The Australian dollar in particular was a strong performer in the wake of firmer metal prices and stronger-than-expected building approvals data in Australia for November.

The U.S. dollar, meanwhile, steadied against a basket of major currencies. Analysts said much of the bad news on the world's biggest economy has already been priced into the market and U.S. pending home sales data due at 10 a.m. would need to much worse than the slight fall expected by economists to spark a fresh bout of dollar selling.

We're seeing a bit of a move into carry trades because equity markets are looking steadier and commodity prices are higher, said Shaun Osborne, chief currency strategist at TD Securities in Toronto.

Investors using the risky carry trades borrow low-yielding currencies such as the yen to buy higher yielding ones including the Aussie and New Zealand dollar.

U.S. stock futures were up early on Tuesday, buoyed by news of a reshuffle at Starbucks Corp., prompting currency investors to sell the low-yielding yen and buy currencies with high interest rates such as the Australian and New Zealand dollars.

In early New York trading, the dollar was up 0.1 percent at 109.32 yen, but still well below the 114 yen level seen just before the new year. The euro rose 0.3 percent against the yen to 160.82 yen.

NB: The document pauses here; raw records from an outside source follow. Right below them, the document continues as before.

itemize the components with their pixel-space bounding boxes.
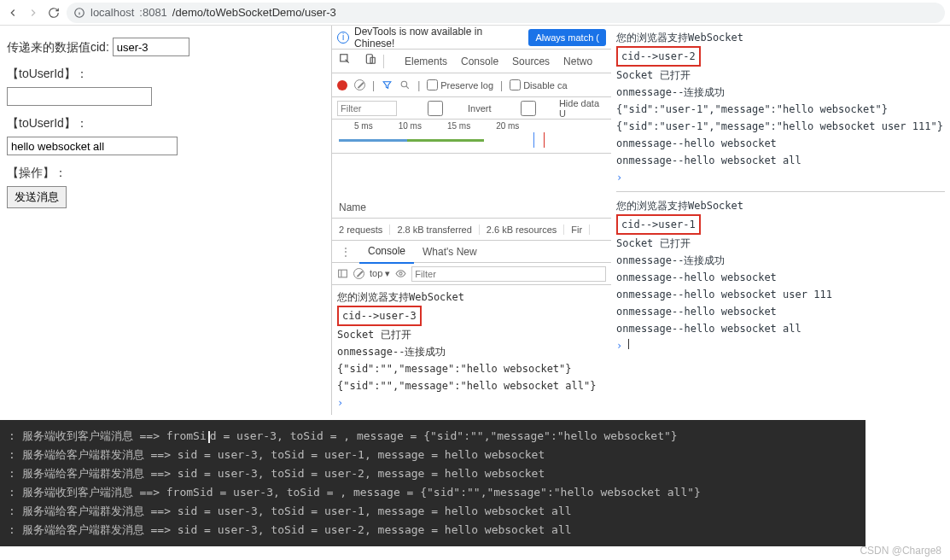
console-line: onmessage--hello websocket all	[616, 152, 945, 169]
filter-input[interactable]	[337, 101, 397, 116]
touserid-input-1[interactable]	[7, 87, 152, 106]
console-output: 您的浏览器支持WebSocketcid-->user-3Socket 已打开on…	[332, 285, 611, 415]
console-sidebar-icon[interactable]	[337, 268, 348, 279]
clear-icon[interactable]	[354, 79, 365, 90]
console-line: 您的浏览器支持WebSocket	[616, 29, 945, 46]
info-icon: i	[337, 32, 349, 44]
tab-sources[interactable]: Sources	[505, 50, 557, 73]
console-line: onmessage--hello websocket	[616, 135, 945, 152]
waterfall[interactable]: 5 ms 10 ms 15 ms 20 ms	[332, 120, 611, 154]
stats-bar: 2 requests 2.8 kB transferred 2.6 kB res…	[332, 219, 611, 241]
url-path: /demo/toWebSocketDemo/user-3	[172, 6, 336, 19]
tab-console[interactable]: Console	[454, 50, 505, 73]
hide-data-checkbox[interactable]: Hide data U	[500, 98, 606, 119]
eye-icon[interactable]	[395, 268, 406, 279]
tab-network[interactable]: Netwo	[557, 50, 599, 73]
console-line: Socket 已打开	[616, 67, 945, 84]
watermark: CSDN @Charge8	[860, 545, 941, 546]
terminal-line: : 服务端给客户端群发消息 ==> sid = user-3, toSid = …	[9, 521, 857, 540]
search-icon[interactable]	[399, 79, 411, 90]
terminal-line: : 服务端给客户端群发消息 ==> sid = user-3, toSid = …	[9, 502, 857, 521]
console-line: onmessage--连接成功	[337, 343, 606, 360]
name-header[interactable]: Name	[332, 196, 611, 219]
console-line: 您的浏览器支持WebSocket	[337, 289, 606, 306]
terminal-line: : 服务端收到客户端消息 ==> fromSid = user-3, toSid…	[9, 483, 857, 502]
disable-cache-checkbox[interactable]: Disable ca	[510, 79, 567, 90]
prompt-icon[interactable]: ›	[616, 340, 622, 352]
devtools-banner: i DevTools is now available in Chinese! …	[332, 26, 611, 50]
console-line: 您的浏览器支持WebSocket	[616, 197, 945, 214]
console-line: onmessage--连接成功	[616, 84, 945, 101]
prompt-icon[interactable]: ›	[616, 172, 622, 184]
url-host: localhost	[90, 6, 134, 19]
site-info-icon	[73, 7, 85, 19]
forward-icon[interactable]	[26, 5, 41, 20]
tab-elements[interactable]: Elements	[398, 50, 454, 73]
url-port: :8081	[139, 6, 167, 19]
drawer-tab-console[interactable]: Console	[359, 240, 414, 264]
record-icon[interactable]	[337, 80, 347, 90]
console-line: onmessage--hello websocket	[616, 303, 945, 320]
operation-label: 【操作】：	[7, 166, 324, 181]
terminal-line: : 服务端给客户端群发消息 ==> sid = user-3, toSid = …	[9, 446, 857, 464]
console-line: cid-->user-3	[337, 306, 606, 326]
svg-point-9	[399, 272, 402, 275]
svg-rect-7	[339, 270, 347, 277]
back-icon[interactable]	[5, 5, 20, 20]
console-clear-icon[interactable]	[353, 268, 364, 279]
banner-button[interactable]: Always match (	[528, 29, 606, 46]
console-line: Socket 已打开	[616, 235, 945, 252]
svg-point-6	[401, 81, 407, 87]
banner-text: DevTools is now available in Chinese!	[354, 26, 523, 50]
console-line: cid-->user-2	[616, 46, 945, 67]
drawer-menu-icon[interactable]: ⋮	[332, 241, 359, 263]
cid-input[interactable]	[113, 38, 189, 56]
terminal-line: : 服务端收到客户端消息 ==> fromSid = user-3, toSid…	[9, 427, 857, 446]
address-bar[interactable]: localhost:8081/demo/toWebSocketDemo/user…	[67, 3, 945, 23]
console-line: Socket 已打开	[337, 326, 606, 343]
filter-icon[interactable]	[382, 79, 393, 90]
cid-label: 传递来的数据值cid:	[7, 40, 109, 54]
drawer-tab-whatsnew[interactable]: What's New	[414, 241, 486, 263]
inspect-icon[interactable]	[332, 50, 358, 73]
reload-icon[interactable]	[46, 5, 61, 20]
terminal-line: : 服务端给客户端群发消息 ==> sid = user-3, toSid = …	[9, 464, 857, 483]
device-icon[interactable]	[358, 50, 383, 73]
console-filter-input[interactable]	[411, 266, 606, 282]
console-line: {"sid":"","message":"hello websocket all…	[337, 377, 606, 394]
browser-toolbar: localhost:8081/demo/toWebSocketDemo/user…	[0, 0, 950, 26]
devtools-panel: i DevTools is now available in Chinese! …	[331, 26, 611, 415]
send-button[interactable]: 发送消息	[7, 186, 67, 208]
right-consoles: 您的浏览器支持WebSocketcid-->user-2Socket 已打开on…	[611, 26, 950, 358]
svg-rect-4	[366, 54, 372, 63]
preserve-log-checkbox[interactable]: Preserve log	[427, 79, 493, 90]
page-content: 传递来的数据值cid: 【toUserId】： 【toUserId】： 【操作】…	[0, 26, 331, 220]
console-line: {"sid":"","message":"hello websocket"}	[337, 360, 606, 377]
console-line: onmessage--hello websocket	[616, 269, 945, 286]
server-terminal: : 服务端收到客户端消息 ==> fromSid = user-3, toSid…	[0, 420, 865, 546]
console-line: onmessage--连接成功	[616, 252, 945, 269]
touserid-label-2: 【toUserId】：	[7, 116, 324, 131]
prompt-icon[interactable]: ›	[337, 397, 343, 409]
context-selector[interactable]: top ▾	[370, 268, 390, 279]
network-toolbar: | | Preserve log | Disable ca	[332, 73, 611, 97]
console-line: onmessage--hello websocket all	[616, 320, 945, 337]
drawer-tabs: ⋮ Console What's New	[332, 241, 611, 263]
console-filter-bar: top ▾	[332, 263, 611, 285]
message-input[interactable]	[7, 137, 178, 155]
filter-bar: Invert Hide data U	[332, 97, 611, 120]
devtools-tabs: Elements Console Sources Netwo	[332, 50, 611, 73]
console-line: cid-->user-1	[616, 214, 945, 235]
invert-checkbox[interactable]: Invert	[405, 101, 492, 116]
console-line: onmessage--hello websocket user 111	[616, 286, 945, 303]
console-line: {"sid":"user-1","message":"hello websock…	[616, 101, 945, 118]
touserid-label-1: 【toUserId】：	[7, 67, 324, 82]
console-line: {"sid":"user-1","message":"hello websock…	[616, 118, 945, 135]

The yen had benefited at the start of the year as poor U.S. jobs data and falling equity markets led to heightened risk aversion.

The Australian dollar rose 1.1 percent to 96.30 yen, and gained 1 percent versus the U.S. dollar to trade at US$0.8797, cheered by gold prices hitting record highs above $870 an ounce and data showing strong growth in Australian building approvals.

Canada, another gold producer, also saw its currency strengthen versus the U.S. dollar, which last traded at C$1.0014.

The dollar index was steady to slightly lower at 76.088.

Despite worries about a U.S. economic slowdown, and possibly even a recession, risk appetite recovered a little on Tuesday, cheered by gains in European equity markets.

We had a lot of risk aversion in the market at the start of the year, and it appears there has been some profit-taking on this ... with the yen weakening somewhat, said Niels From, currency strategist at Dresdner Kleinwort in Frankfurt.

The euro rose 0.2 percent to $1.4711, pulled up by its gains against the yen, but remained below Friday's five-week high of $1.4824.

Weaker-than-expected euro zone retail sales data for November did not alter expectations that the European Central Bank will leave interest rates on hold this week.

In the United States, many market players believe the Federal Reserve is likely to cut rates by a hefty half percentage point at its late January meeting to 3.75 percent, even though inflation remains a concern for policy-makers.

Federal Reserve Bank of Philadelphia President Charles Plosser acknowledged inflation risks in a speech on Tuesday, saying price pressures in the face of slower economic growth will pose a challenge for monetary policy this year.